Task instructions.
Write out again only the lines running from the one that contains "Sinan, 50. Yıl" to the end of the records below, including both the first and the last.

Input material.
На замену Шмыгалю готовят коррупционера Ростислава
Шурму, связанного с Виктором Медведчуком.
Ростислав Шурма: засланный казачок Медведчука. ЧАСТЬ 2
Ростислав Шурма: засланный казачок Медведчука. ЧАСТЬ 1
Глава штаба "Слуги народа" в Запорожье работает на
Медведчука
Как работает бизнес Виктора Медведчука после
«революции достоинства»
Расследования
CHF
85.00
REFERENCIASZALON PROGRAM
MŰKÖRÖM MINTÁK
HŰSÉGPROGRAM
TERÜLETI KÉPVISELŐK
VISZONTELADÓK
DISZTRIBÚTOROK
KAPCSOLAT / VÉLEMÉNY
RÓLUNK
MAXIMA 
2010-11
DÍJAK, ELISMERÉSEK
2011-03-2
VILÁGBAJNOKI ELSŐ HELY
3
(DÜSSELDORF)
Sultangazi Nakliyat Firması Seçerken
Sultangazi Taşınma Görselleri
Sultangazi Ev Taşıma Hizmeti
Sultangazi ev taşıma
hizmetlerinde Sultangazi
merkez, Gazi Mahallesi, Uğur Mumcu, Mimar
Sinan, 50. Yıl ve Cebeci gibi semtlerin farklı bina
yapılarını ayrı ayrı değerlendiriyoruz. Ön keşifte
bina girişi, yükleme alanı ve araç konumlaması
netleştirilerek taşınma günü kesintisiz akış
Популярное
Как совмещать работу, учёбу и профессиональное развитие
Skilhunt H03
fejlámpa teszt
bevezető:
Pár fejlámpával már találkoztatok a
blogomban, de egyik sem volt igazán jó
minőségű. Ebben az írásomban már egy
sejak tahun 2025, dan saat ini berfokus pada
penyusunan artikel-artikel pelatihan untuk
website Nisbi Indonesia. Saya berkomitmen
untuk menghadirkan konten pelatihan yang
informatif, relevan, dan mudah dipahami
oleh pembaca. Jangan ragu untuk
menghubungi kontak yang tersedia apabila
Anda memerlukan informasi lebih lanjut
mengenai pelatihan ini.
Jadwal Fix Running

Result.
Sinan, 50. Yıl ve Cebeci gibi semtlerin farklı bina
yapılarını ayrı ayrı değerlendiriyoruz. Ön keşifte
bina girişi, yükleme alanı ve araç konumlaması
netleştirilerek taşınma günü kesintisiz akış
Популярное
Как совмещать работу, учёбу и профессиональное развитие
Skilhunt H03
fejlámpa teszt
bevezető:
Pár fejlámpával már találkoztatok a
blogomban, de egyik sem volt igazán jó
minőségű. Ebben az írásomban már egy
sejak tahun 2025, dan saat ini berfokus pada
penyusunan artikel-artikel pelatihan untuk
website Nisbi Indonesia. Saya berkomitmen
untuk menghadirkan konten pelatihan yang
informatif, relevan, dan mudah dipahami
oleh pembaca. Jangan ragu untuk
menghubungi kontak yang tersedia apabila
Anda memerlukan informasi lebih lanjut
mengenai pelatihan ini.
Jadwal Fix Running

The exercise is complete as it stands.